Financial operations (transfers, payments, billing)

Order processing (create order + reduce inventory atomically)

User registration (create account + send verification atomically)

Data migrations that must be reversible

Batch operations where partial success is worse than complete failure

Frequently Asked Questions

What are ACID properties in database transactions?
ACID stands for: Atomicity (a transaction is all-or-nothing — either all operations commit or all are rolled back), Consistency (the database moves from one valid state to another, respecting all constraints and rules), Isolation (concurrent transactions execute as if they were sequential — they don't see each other's intermediate states), Durability (once committed, data survives system failures — written to persistent storage via write-ahead logging).
What is the difference between READ COMMITTED and REPEATABLE READ isolation?
READ COMMITTED: each statement within a transaction reads the latest committed data.
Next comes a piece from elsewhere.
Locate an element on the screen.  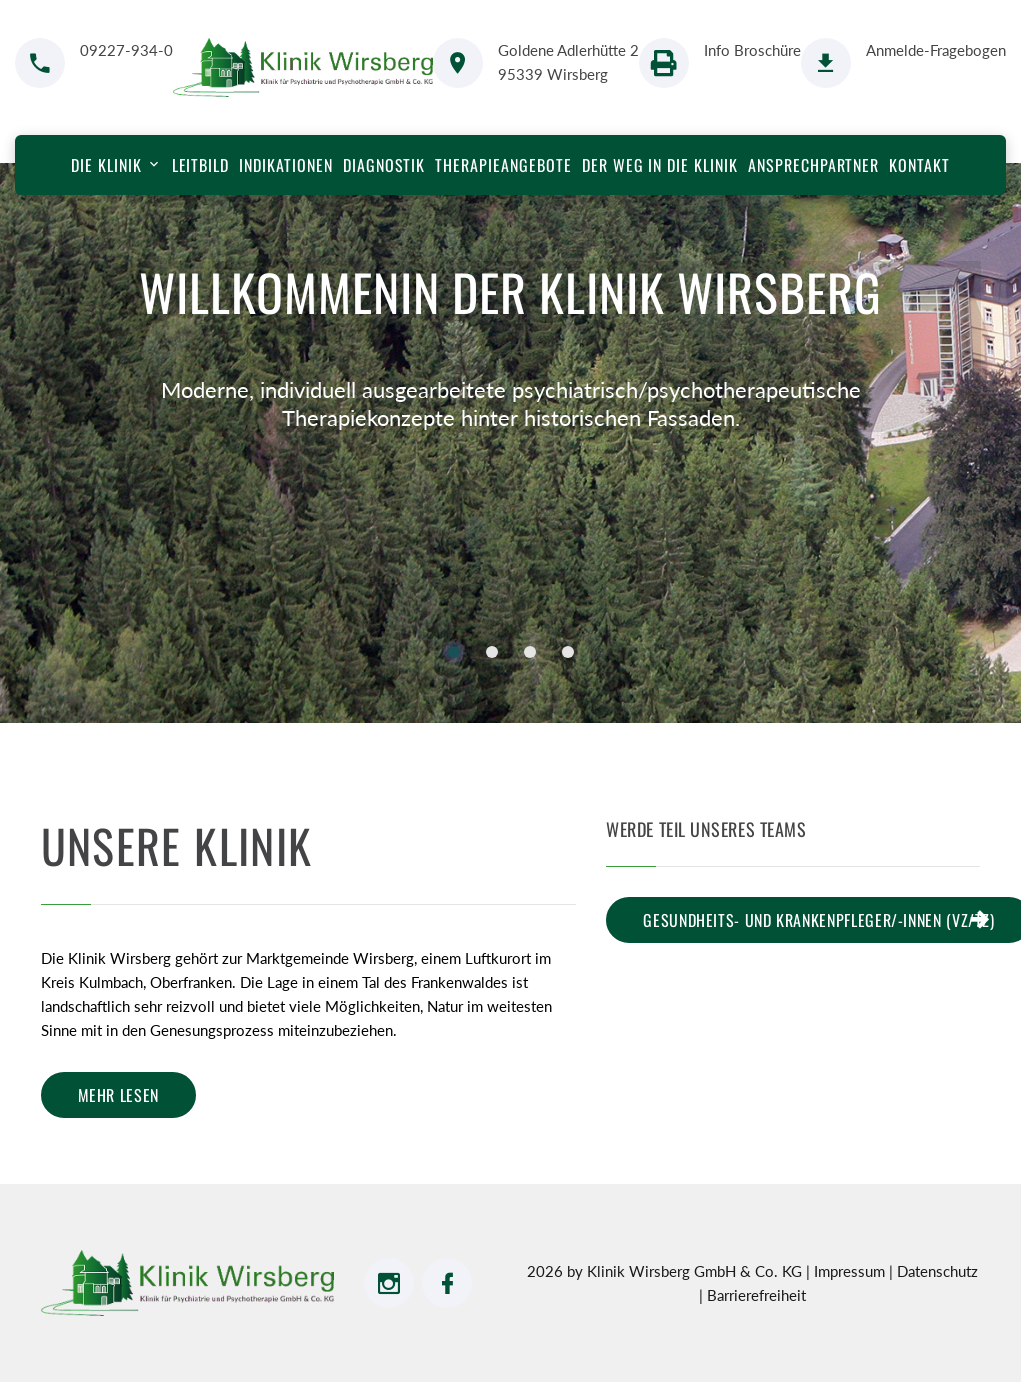
09227-934-0 is located at coordinates (126, 50).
If another transaction commits between two reads in your transaction, you may see different data — non-repeatable reads. REPEATABLE READ: within a transaction, the same query always returns the same data. MySQL InnoDB default. Prevents non-repeatable reads but may still allow phantom reads (new rows appearing).
What causes a database deadlock?
A deadlock occurs when Transaction A holds Lock 1 and waits for Lock 2, while Transaction B holds Lock 2 and waits for Lock 1 — circular wait. Neither can proceed. The database's deadlock detector breaks this by choosing one transaction as the victim (killing it). The victim transaction receives an error and is rolled back. Prevention: always acquire locks in the same order across all transactions.